Next, we need to verify if scMaSigPro has created the appropriate count matrix. For this, we will use testthat::expect_identical(). This function highlights any mismatches; if everything is identical, it will not throw an error. The eDense() function retrieves the dense expression file from the scMaSigPro object.

expect_identical(
  object = as.data.frame(eDense(scmp_ob)),
  expected = data.abiotic
)

No errors were thrown, indicating that our setup is correct and we can proceed with the analysis.

Creatin of Regression Matrix

The function maSigPro::make.design.matrix() is used to create a regression matrix for fitting the full regression model. In scMaSigPro, this task is accomplished using sc.set.poly(), where the regression matrix is referred to as “predictor_matrix”. We will also verify that scMaSigPro has correctly performed binarization, as specified in edesign.abiotic.

maSigPro::make.design.matrix() and scMaSigPro::sc.set.poly()

# Using maSigPro
design <- make.design.matrix(edesign.abiotic, degree = 2)

# Using scMaSigPro
scmp_ob <- sc.set.poly(scmp_ob, poly_degree = 2)

# Comparing binarization results
expect_equal(pathAssign(scmp_ob), expected = edesign.abiotic)

# Comparing regression matrices
expect_identical(scmp_ob@Design@predictor_matrix, expected = design$dis)

No errors were thrown, so we can proceed with the analysis.

Detecting Non-Flat Profiles with maSigPro::p.vector()

To compute a regression fit for each gene, maSigPro uses p.vector(), while scMaSigPro uses sc.p.vector(). The main difference is the offset parameter in scMaSigPro, which accounts for variations in bin sizes. Since we are not dealing with scRNA-Seq data, we will disable this parameter.

# Using maSigPro
gc <- capture_output(fit <- p.vector(data.abiotic, design,
  Q = 0.05,
  MT.adjust = "BH", min.obs = 20
))

# Using ScMaSigPro
scmp_ob <- sc.p.vector(scmp_ob,
  min_na = 20,
  verbose = FALSE,
  link = "identity",
  offset = FALSE,
  max_it = 25,
  epsilon = 0.00001,
  family = gaussian()
)

Now, we’ll compare the S3 object fit frommaSigPro::p.vector()with the results fromsc.p.vector()`:

# Compare p-values
expect_identical(
  matrix(scmp_ob@Profile@p_values,
    dimnames = list(names(scmp_ob@Profile@p_values), "p.value")
  ),
  expected = as.matrix(fit$p.vector[, 1, drop = FALSE])
)

# Compare adjusted p-values
pad <- scmp_ob@Profile@adj_p_values
names(pad) <- NULL
expect_identical(pad, expected = fit$p.adjusted)

Detecting Significant Polynomial Terms with maSigPro::T.fit()

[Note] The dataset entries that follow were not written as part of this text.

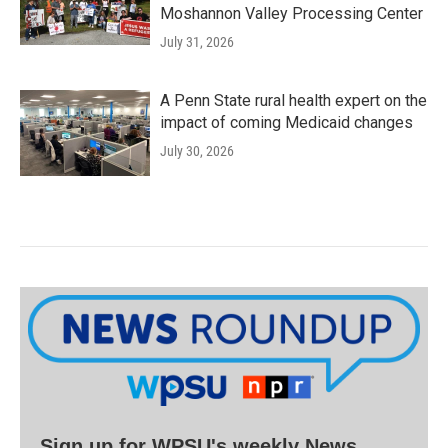
Moshannon Valley Processing Center
July 31, 2026
A Penn State rural health expert on the
impact of coming Medicaid changes
July 30, 2026
Sign up for WPSU's weekly News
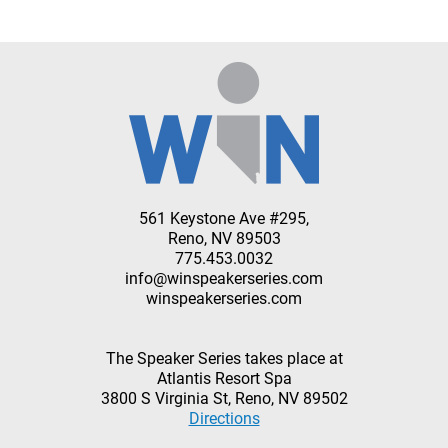
561 Keystone Ave #295,
Reno, NV 89503
775.453.0032
info@winspeakerseries.com
winspeakerseries.com
The Speaker Series takes place at
Atlantis Resort Spa
3800 S Virginia St, Reno, NV 89502
Directions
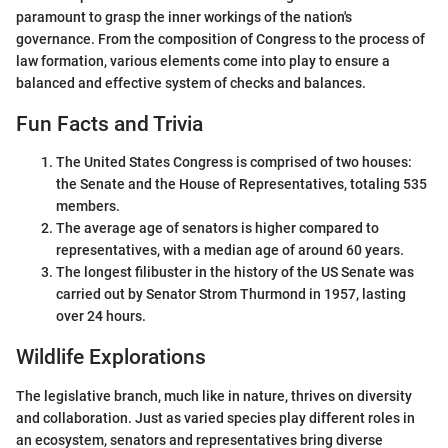
paramount to grasp the inner workings of the nation's
governance. From the composition of Congress to the process of
law formation, various elements come into play to ensure a
balanced and effective system of checks and balances.
Fun Facts and Trivia
The United States Congress is comprised of two houses:
the Senate and the House of Representatives, totaling 535
members.
The average age of senators is higher compared to
representatives, with a median age of around 60 years.
The longest filibuster in the history of the US Senate was
carried out by Senator Strom Thurmond in 1957, lasting
over 24 hours.
Wildlife Explorations
The legislative branch, much like in nature, thrives on diversity
and collaboration. Just as varied species play different roles in
an ecosystem, senators and representatives bring diverse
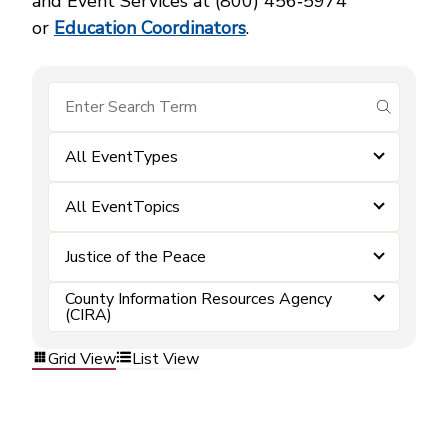
and Event Services at (800) 456‑5974
or
Education Coordinators
.
submit se
All EventTypes
All EventTopics
Justice of the Peace
County Information Resources Agency
(CIRA)
Grid View
List View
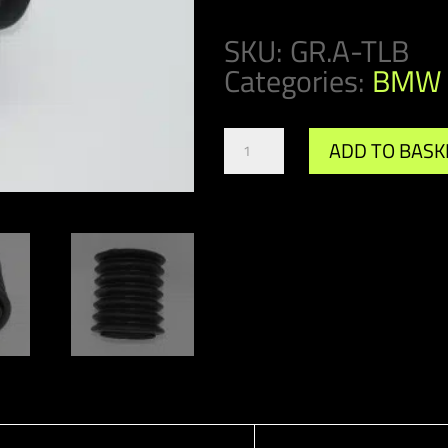
SKU:
GR.A-TLB
Categories:
BMW 
Gr.A
ADD TO BASK
/
DTM
Toe
Link
Boot
quantity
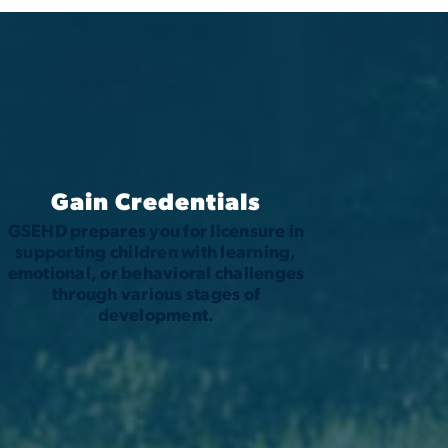
Gain Credentials
GSEHD prepares you for licensure in
supporting children with learning,
emotional, or behavioral challenges
through various stages of
development.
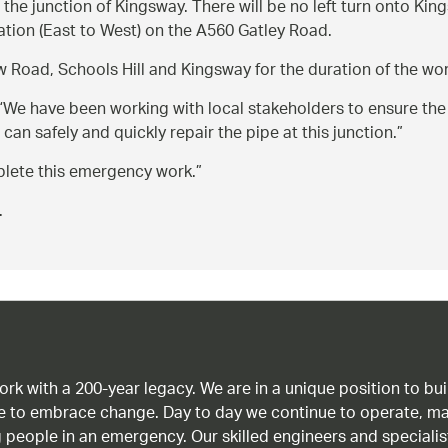
 the junction of Kingsway. There will be no left turn onto Kin
tation (East to West) on the A560 Gatley Road.
w Road, Schools Hill and Kingsway for the duration of the wor
We have been working with local stakeholders to ensure the n
 can safely and quickly repair the pipe at this junction.
lete this emergency work.
.
work with a 200-year legacy. We are in a unique position to b
age to embrace change. Day to day we continue to operate, ma
g people in an emergency. Our skilled engineers and special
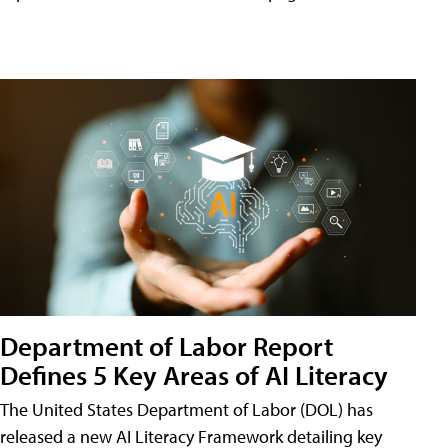
Department of Labor Report
Defines 5 Key Areas of AI Literacy
The United States Department of Labor (DOL) has
released a new AI Literacy Framework detailing key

Next, we apply a variable selection procedure to identify significant polynomial terms for each gene, using T.fit() and sc.t.fit().

# Using maSigPro
gc <- capture_output(tstep <- T.fit(fit, step.method = "backward", alfa = 0.05))

# Using scMaSigPro
scmp_ob <- sc.t.fit(scmp_ob,
  offset = FALSE,
  verbose = FALSE,
  epsilon = 0.00001,
  family = gaussian()
)

We will compare the s3 object tstep from maSigPro::T.fit() with the results from sc.t.fit():

# Solutions
expect_identical(showSol(scmp_ob), expected = tstep$sol)

# Coefficients
expect_identical(showCoeff(scmp_ob), expected = tstep$coefficients)

# Group Coefficients
expect_identical(showGroupCoeff(scmp_ob), expected = tstep$group.coeffs)

# tscore
expect_identical(as.data.frame(showTS(scmp_ob)), expected = tstep$t.score)

R-Square Filter with maSigPro::get.siggenes()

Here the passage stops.